Dar recalls that by then the industry had developed a battered reputation due to the plagiarism and another battle had sprung up regarding banning of pirated tapes. In 1977, the producers pushed the government to stop the influx of Indian tapes, but the movement had little impact on the new government. The piracy question would never be addressed by the state.
However, during the Zia regime, the regulations on Indian cinema increased significantly with the ensuing Motion Pictures Act of 1979 and then the Film Rules Act of 1980. The latter would explicitly refer to control of Indian content for the first time. The Islamisation era that promoted the idea of an Islamic culture also intensified the nationalist parameters of the debate for the public. For local filmmakers, on the other hand, the issue remained the same — that the industry must be protected.
A game without rules
The tug of war ensued for the next two decades until the decision by Shaukat Aziz to ease the regulations on Indian films in 2006. The decision had less to do with the India-Pakistan relationship and more with economic viability, and the added fact that the government could not regulate piracy in the country.

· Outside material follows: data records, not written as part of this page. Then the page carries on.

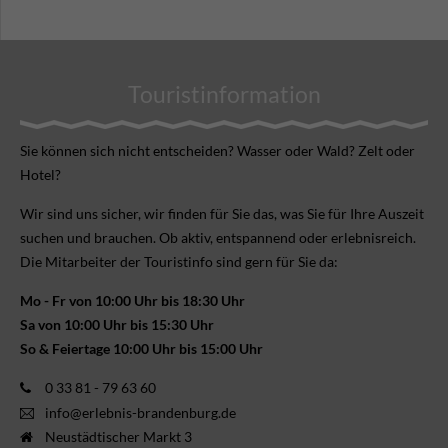
Touristinformation
Sie können sich nicht ent­scheiden? Wasser oder Wald? Zelt oder
Hotel?
Wir sind uns sicher, wir finden für Sie das, was Sie für Ihre Aus­zeit
suchen und brauchen. Ob aktiv, ent­spannend oder erlebnis­reich.
Die Mitarbeiter der Touristinfo sind gern für Sie da:
Mo - Fr von 10:00 Uhr bis 18:30 Uhr
Sa von 10:00 Uhr bis 15:30 Uhr
So & Feiertage 10:00 Uhr bis 15:00 Uhr
0 33 81 - 79 63 60
info@erlebnis-brandenburg.de
Neustädtischer Markt 3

Last year, the Pakistan Peoples Party government also attempted to form a national framework for Pakistani cinema, which was ironically based on the BJP’s Shining Indian model. To make matters worse, the initiative tried to use the half-baked plan of implementing it through the censor board, rather than developing a concrete apparatus to deal with the industry.
So far, the current government has not laid out a concrete strategy to help the industry either, but is generally believed to accept the import of Indian films.

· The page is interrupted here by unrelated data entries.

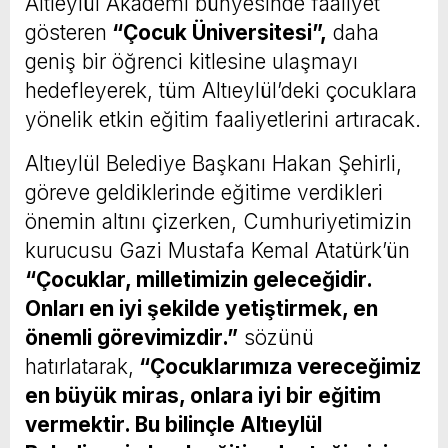
Altıeylül Akademi bünyesinde faaliyet
gösteren
“Çocuk Üniversitesi”,
daha
geniş bir öğrenci kitlesine ulaşmayı
hedefleyerek, tüm Altıeylül’deki çocuklara
yönelik etkin eğitim faaliyetlerini artıracak.
Altıeylül Belediye Başkanı Hakan Şehirli,
göreve geldiklerinde eğitime verdikleri
önemin altını çizerken, Cumhuriyetimizin
kurucusu Gazi Mustafa Kemal Atatürk’ün
“Çocuklar, milletimizin geleceğidir.
Onları en iyi şekilde yetiştirmek, en
önemli görevimizdir.”
sözünü
hatırlatarak,
“Çocuklarımıza vereceğimiz
en büyük miras, onlara iyi bir eğitim
vermektir. Bu bilinçle Altıeylül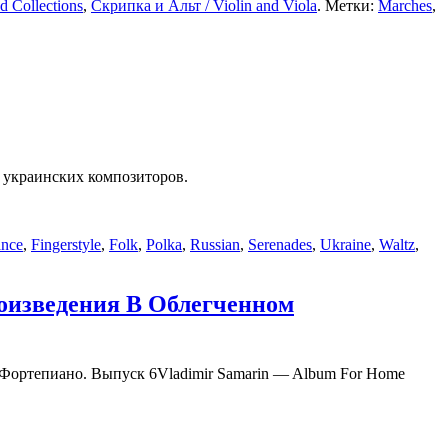
 Collections
,
Скрипка и Альт / Violin and Viola
. Метки:
Marches
,
 украинских композиторов.
nce
,
Fingerstyle
,
Folk
,
Polka
,
Russian
,
Serenades
,
Ukraine
,
Waltz
,
изведения В Облегченном
Vladimir Samarin — Album For Home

Filmmaker Shahzad Nawaz feels that this attitude of apathy towards the industry is changing with a building consensus that film should be used as a form of soft power for the country. Hence, some form of clarity regarding the overall status of the industry is extremely important.
“We are at a critical period in which a film renaissance is taking place, but the issue is that we have nowhere to go to address our complaints. I think that we are reaching the point, like in private media, where it can all unravel if we don’t make the necessary balanced changes,” says Nawaz.
The memorandum of understanding between the Pakistani Film Producers Association and Pakistan Film Exhibitors Association showed that in the absence of a clear stance by the state regarding Indian films, the local industry would have to find solutions on its own. But somehow that never was to be, since the original petition filed by Mubashir Lucman was taken back a few weeks ago. Dar re-filed the petition to ban illegal Indian films under the Film Directors Association banner.
The tension between producers and exhibitors is an important one, which has evolved through the years, but the fundamentals remain the same — in the absence of viable Pakistani cinema, Indian films will always be a looming threat. The one thing that is certain is that the legal case will provide some sort of conclusion to an issue that has shadowed the country’s cinema since its existence.
Today, local cinema gaining momentum with new filmmakers and films emerging. Indian films remain an integral part of the distribution set-up and the idea of global cinema seems to be changing.